[[ DATA EXTRACT, beginning ]]
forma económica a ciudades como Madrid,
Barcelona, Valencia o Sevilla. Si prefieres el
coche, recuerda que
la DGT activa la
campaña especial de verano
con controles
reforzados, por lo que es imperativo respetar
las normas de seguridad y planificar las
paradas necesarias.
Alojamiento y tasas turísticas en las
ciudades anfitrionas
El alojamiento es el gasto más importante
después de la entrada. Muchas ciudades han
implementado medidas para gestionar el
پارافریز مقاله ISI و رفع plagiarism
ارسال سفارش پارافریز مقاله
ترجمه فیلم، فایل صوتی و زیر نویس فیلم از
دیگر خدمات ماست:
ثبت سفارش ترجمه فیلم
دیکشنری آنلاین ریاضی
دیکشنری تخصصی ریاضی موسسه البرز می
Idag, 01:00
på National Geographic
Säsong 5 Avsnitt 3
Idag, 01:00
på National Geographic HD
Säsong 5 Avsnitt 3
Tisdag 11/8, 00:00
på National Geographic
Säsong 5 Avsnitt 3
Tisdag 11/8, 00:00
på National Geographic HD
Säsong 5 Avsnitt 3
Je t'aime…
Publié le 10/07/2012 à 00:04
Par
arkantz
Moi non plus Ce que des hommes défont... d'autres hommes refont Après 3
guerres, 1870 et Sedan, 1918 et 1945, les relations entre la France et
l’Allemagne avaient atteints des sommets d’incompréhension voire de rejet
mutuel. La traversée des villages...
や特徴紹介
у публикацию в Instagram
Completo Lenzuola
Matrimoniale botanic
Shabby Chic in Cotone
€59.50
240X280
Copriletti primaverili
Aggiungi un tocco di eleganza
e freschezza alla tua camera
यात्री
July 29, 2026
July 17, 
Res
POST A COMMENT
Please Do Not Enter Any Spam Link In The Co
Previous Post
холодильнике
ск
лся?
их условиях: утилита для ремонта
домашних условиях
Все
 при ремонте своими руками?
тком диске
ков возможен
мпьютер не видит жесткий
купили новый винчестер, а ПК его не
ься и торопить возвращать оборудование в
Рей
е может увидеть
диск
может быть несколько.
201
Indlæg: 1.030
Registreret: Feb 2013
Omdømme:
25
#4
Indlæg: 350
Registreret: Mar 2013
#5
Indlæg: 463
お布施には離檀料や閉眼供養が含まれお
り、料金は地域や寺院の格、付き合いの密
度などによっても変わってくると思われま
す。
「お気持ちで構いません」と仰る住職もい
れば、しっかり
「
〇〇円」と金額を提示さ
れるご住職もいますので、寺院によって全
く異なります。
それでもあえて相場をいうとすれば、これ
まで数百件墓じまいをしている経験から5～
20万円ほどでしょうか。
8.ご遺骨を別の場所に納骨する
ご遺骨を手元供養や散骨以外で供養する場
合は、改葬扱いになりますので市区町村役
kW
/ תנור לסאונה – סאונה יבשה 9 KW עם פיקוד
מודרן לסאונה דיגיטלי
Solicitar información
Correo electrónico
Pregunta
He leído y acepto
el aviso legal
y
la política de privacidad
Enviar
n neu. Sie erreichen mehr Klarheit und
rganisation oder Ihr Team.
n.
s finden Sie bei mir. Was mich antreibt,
[[ DATA EXTRACT, end ]]
DIRECTIONS
Reproduce the listing above verbatim, from first line to last.

ANSWER TO THIS TASK
forma económica a ciudades como Madrid,
Barcelona, Valencia o Sevilla. Si prefieres el
coche, recuerda que
la DGT activa la
campaña especial de verano
con controles
reforzados, por lo que es imperativo respetar
las normas de seguridad y planificar las
paradas necesarias.
Alojamiento y tasas turísticas en las
ciudades anfitrionas
El alojamiento es el gasto más importante
después de la entrada. Muchas ciudades han
implementado medidas para gestionar el
پارافریز مقاله ISI و رفع plagiarism
ارسال سفارش پارافریز مقاله
ترجمه فیلم، فایل صوتی و زیر نویس فیلم از
دیگر خدمات ماست:
ثبت سفارش ترجمه فیلم
دیکشنری آنلاین ریاضی
دیکشنری تخصصی ریاضی موسسه البرز می
Idag, 01:00
på National Geographic
Säsong 5 Avsnitt 3
Idag, 01:00
på National Geographic HD
Säsong 5 Avsnitt 3
Tisdag 11/8, 00:00
på National Geographic
Säsong 5 Avsnitt 3
Tisdag 11/8, 00:00
på National Geographic HD
Säsong 5 Avsnitt 3
Je t'aime…
Publié le 10/07/2012 à 00:04
Par
arkantz
Moi non plus Ce que des hommes défont... d'autres hommes refont Après 3
guerres, 1870 et Sedan, 1918 et 1945, les relations entre la France et
l’Allemagne avaient atteints des sommets d’incompréhension voire de rejet
mutuel. La traversée des villages...
や特徴紹介
у публикацию в Instagram
Completo Lenzuola
Matrimoniale botanic
Shabby Chic in Cotone
€59.50
240X280
Copriletti primaverili
Aggiungi un tocco di eleganza
e freschezza alla tua camera
यात्री
July 29, 2026
July 17, 
Res
POST A COMMENT
Please Do Not Enter Any Spam Link In The Co
Previous Post
холодильнике
ск
лся?
их условиях: утилита для ремонта
домашних условиях
Все
 при ремонте своими руками?
тком диске
ков возможен
мпьютер не видит жесткий
купили новый винчестер, а ПК его не
ься и торопить возвращать оборудование в
Рей
е может увидеть
диск
может быть несколько.
201
Indlæg: 1.030
Registreret: Feb 2013
Omdømme:
25
#4
Indlæg: 350
Registreret: Mar 2013
#5
Indlæg: 463
お布施には離檀料や閉眼供養が含まれお
り、料金は地域や寺院の格、付き合いの密
度などによっても変わってくると思われま
す。
「お気持ちで構いません」と仰る住職もい
れば、しっかり
「
〇〇円」と金額を提示さ
れるご住職もいますので、寺院によって全
く異なります。
それでもあえて相場をいうとすれば、これ
まで数百件墓じまいをしている経験から5～
20万円ほどでしょうか。
8.ご遺骨を別の場所に納骨する
ご遺骨を手元供養や散骨以外で供養する場
合は、改葬扱いになりますので市区町村役
kW
/ תנור לסאונה – סאונה יבשה 9 KW עם פיקוד
מודרן לסאונה דיגיטלי
Solicitar información
Correo electrónico
Pregunta
He leído y acepto
el aviso legal
y
la política de privacidad
Enviar
n neu. Sie erreichen mehr Klarheit und
rganisation oder Ihr Team.
n.
s finden Sie bei mir. Was mich antreibt,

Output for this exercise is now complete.